All executive authority is vested at one-centre and the head of the State is an executive as well as the executive. He is, in a word, the generalissimo of administration and, as such, there can be no question of divided policy. His Secretaries or ‘ministers’ follow the policy initiated by him.
Unity of control, quickness in decision, and concerted policy, which emergency of any kind may demand, can best be obtained in the Presidential system. The head of the State is the chief foreign policy maker and the Commander-in-Chief of the armed forces of the country.
As Commandeering-Chief, he may even take, in case of war, the command of military operations and effectively control matters of vital importance in domestic and foreign affairs, just as Woodrow Wilson and Franklin Roosevelt did in the United States in the two World Wars.

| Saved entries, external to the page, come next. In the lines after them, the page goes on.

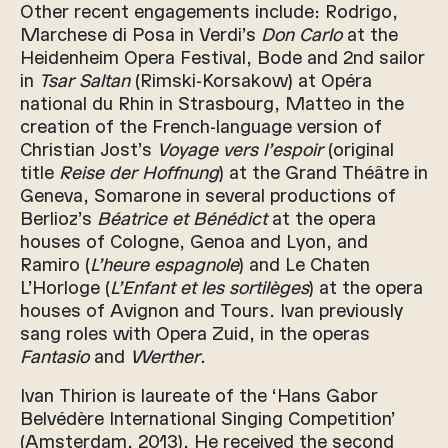
Other recent engagements include: Rodrigo,
Marchese di Posa in Verdi’s
Don Carlo
at the
Heidenheim Opera Festival, Bode and 2nd sailor
in
Tsar Saltan
(Rimski-Korsakow) at Opéra
national du Rhin in Strasbourg, Matteo in the
creation of the French-language version of
Christian Jost’s
Voyage vers l’espoir
(original
title
Reise der Hoffnung
) at the Grand Théâtre in
Geneva, Somarone in several productions of
Berlioz’s
Béatrice et Bénédict
at the opera
houses of Cologne, Genoa and Lyon, and
Ramiro (
L’heure espagnole
) and Le Chaten
L’Horloge (
L’Enfant et les sortilèges
) at the opera
houses of Avignon and Tours. Ivan previously
sang roles with Opera Zuid, in the operas
Fantasio
and
Werther
.
Ivan Thirion is laureate of the ‘Hans Gabor
Belvédère International Singing Competition’
(Amsterdam, 2013). He received the second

What President Roosevelt did, during the economic crisis of the thirties of the present century and George Bush in the Gulf War in 1991, are matters of contemporary history. All this is not possible in a Cabinet system of government.
Even Winston Churchill, who attained new heights of power and authority, had not the personal powers of the President of the United States.

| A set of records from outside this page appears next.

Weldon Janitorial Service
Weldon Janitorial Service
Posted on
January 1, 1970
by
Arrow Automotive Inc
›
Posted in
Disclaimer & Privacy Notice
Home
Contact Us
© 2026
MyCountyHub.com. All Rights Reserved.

To illustrate the difference in the position and powers of the President of the United States and the Prime Minister of Britain, Jennings writes that “the President pledged the United States to the realization of the objectives of the Atlantic Charter while the War Cabinet, not the Prime Minister, pledged the United Kindgom.”
The President is also head of the nation and is not merely a party leader. This gives him greater dignity, prestige and authority. The nation looks to him to steer the country through any kind of national emergency.

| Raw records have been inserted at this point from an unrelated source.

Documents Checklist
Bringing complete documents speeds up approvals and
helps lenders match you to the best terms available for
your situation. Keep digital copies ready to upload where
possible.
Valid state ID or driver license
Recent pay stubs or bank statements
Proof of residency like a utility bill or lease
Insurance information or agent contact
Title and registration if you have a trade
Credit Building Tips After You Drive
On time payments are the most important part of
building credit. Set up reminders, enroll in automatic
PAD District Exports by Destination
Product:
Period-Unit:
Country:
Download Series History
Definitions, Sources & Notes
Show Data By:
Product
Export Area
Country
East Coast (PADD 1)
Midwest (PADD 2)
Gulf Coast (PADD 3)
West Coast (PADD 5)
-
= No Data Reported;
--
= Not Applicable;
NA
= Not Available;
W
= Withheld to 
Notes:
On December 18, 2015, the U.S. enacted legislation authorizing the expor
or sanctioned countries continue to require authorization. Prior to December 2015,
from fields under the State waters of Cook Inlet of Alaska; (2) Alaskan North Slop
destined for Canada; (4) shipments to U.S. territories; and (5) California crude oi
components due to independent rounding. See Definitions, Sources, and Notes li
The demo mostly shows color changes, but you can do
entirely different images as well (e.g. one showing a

The Presidential system also makes possible the appointment of experts to head the various departments of the government without consideration of their party affiliations. President Cleveland, a Democrat, appointed Waiter G Gresham as Secretary of State and he had been thought of as a Republican candidate for the Presidency.
Theodore Ronosevelt and Taft each appointed a Democrat Secretary of War and Hoover made a Democrat Attorney-General. Roosevelt’s choice of Henry L Stimsen as Secretary of War and of Franklin as Secretary of Navy in 1940, both prominent Republicans, is two more notable examples.
A Prime Minister in a parliamentary system cannot normally do this. If the Cabinet is to work as a team, it must consist of persons who think alike and belong to the same party to act alike. Again, though a Prime Minister has a choice in selecting his colleagues, yet his party expects certain men to be in the Cabinet and the country, too, expects them to be there.
Then, the allotment of various departments to Ministers is a matter of political consideration and expediency rather than of aptitude for the work they are expected to perform. There is no political expediency which may weigh with the President and there is no party crisis which he may be afraid of.
Since the President’s Secretaries or ‘Cabinet ministers’ have no berth in the legislature, the congressional load of work with them is negligible. Nor have they any constituency to nurse or to look forward to the day of election.
They have, thus, the time and energy to devote them exclusively to administrative work and pursue the policies of the government unaffected by political exigencies.
There is another advantage too. Since the executive is not responsible to the legislature and its adverse vote does not bring about a crisis in the government, the tumult of the party spirit is less in evidence. It is also claimed that due to the presence of the system of checks and balances there prevails a greater sense of stability and the administrative machine works more efficiently and effectively.
The advocates of the Presidential form argue that such a system is best suited for countries inhabited by different communities with diverse interests. Homogeneous dual party system, which is so essential for the success of a Cabinet government, cannot be secured under these conditions.
Multiple party systems are the general outcome, when the people are divided both horizontally and vertically. But a government formed out of heterogeneous elements is a weak and unstable government. Under the Presidential system there is a “solidarity” executive.
The President is the unmistakable focus of responsibility. Government, either for its creation or for existence, does not depend upon the complexion of the legislature. In the United States, however, two-party system is firmly rooted.